● **PROBLEM REQUIREMENTS**
Each record is to be copied exactly, with its pictures left behind.
━━ RECORDS TO USE
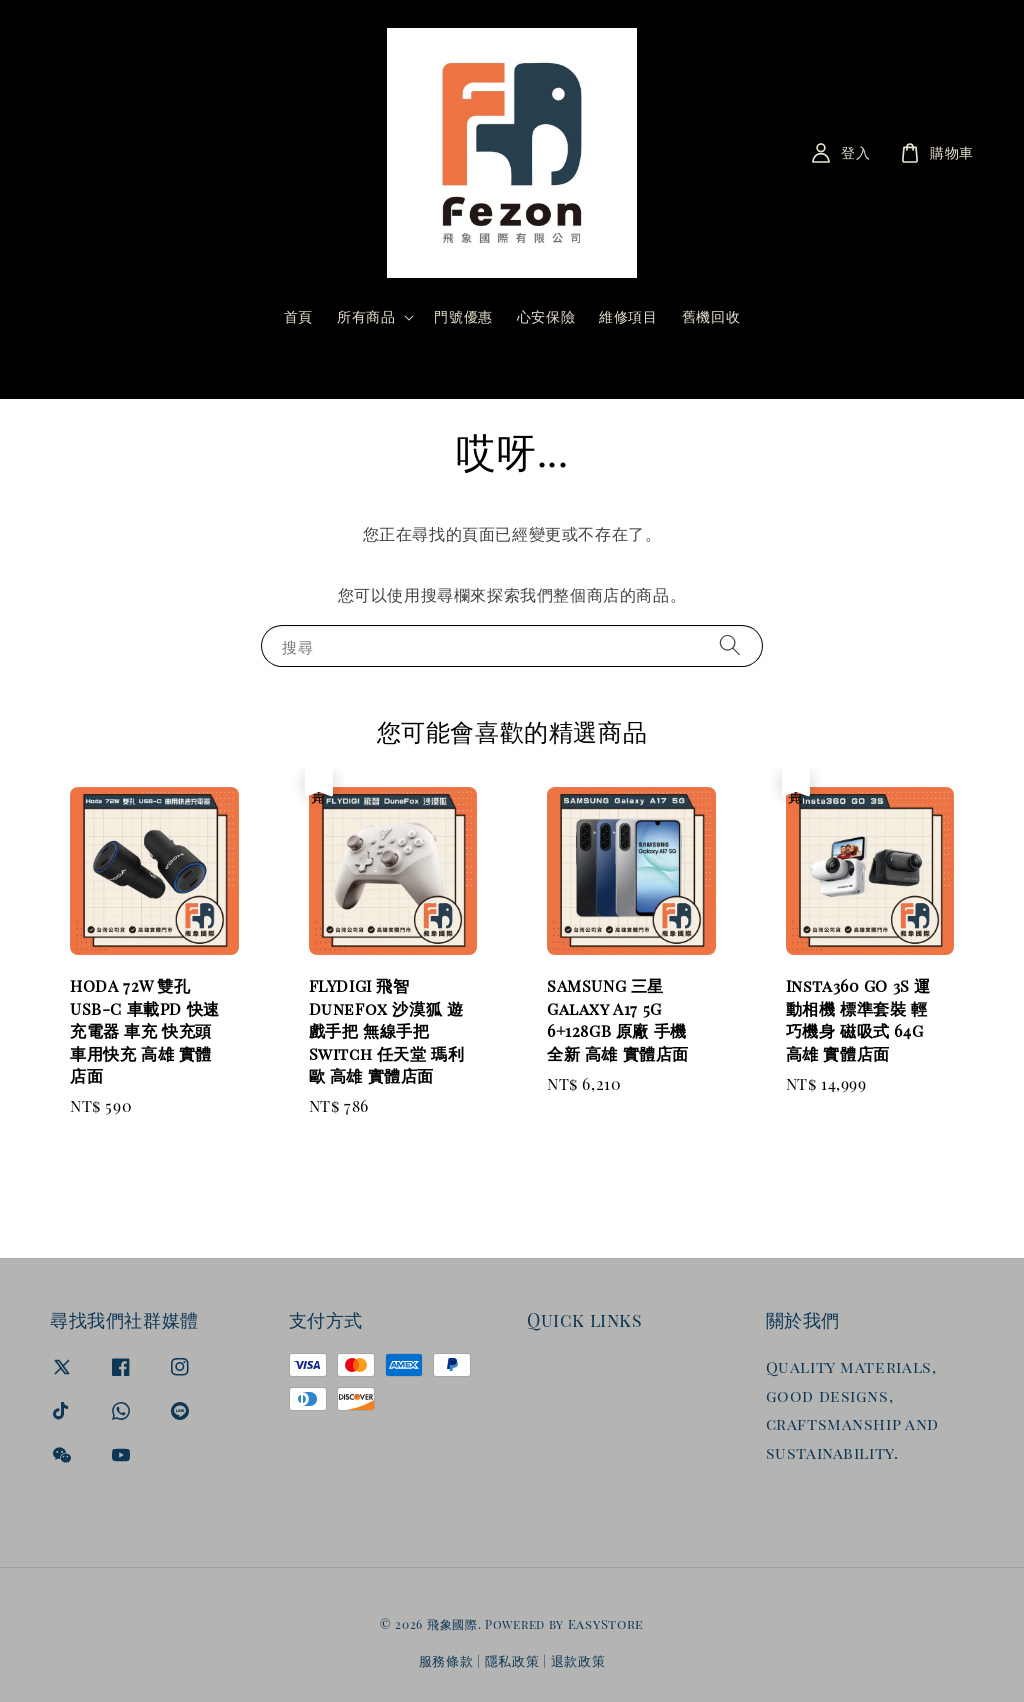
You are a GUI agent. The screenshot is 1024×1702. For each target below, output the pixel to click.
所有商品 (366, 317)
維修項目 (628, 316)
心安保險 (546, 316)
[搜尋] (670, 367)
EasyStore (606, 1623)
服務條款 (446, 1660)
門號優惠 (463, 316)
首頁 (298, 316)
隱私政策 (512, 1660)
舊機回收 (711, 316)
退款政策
━━━━
● **YOUR RESPONSE**
You are a GUI agent. The screenshot is 1024×1702. For each target below, output the pixel to click.
所有商品 (366, 317)
維修項目 (628, 316)
心安保險 (546, 316)
[搜尋] (670, 367)
EasyStore (606, 1623)
服務條款 (446, 1660)
門號優惠 (463, 316)
首頁 (298, 316)
隱私政策 (512, 1660)
舊機回收 (711, 316)
退款政策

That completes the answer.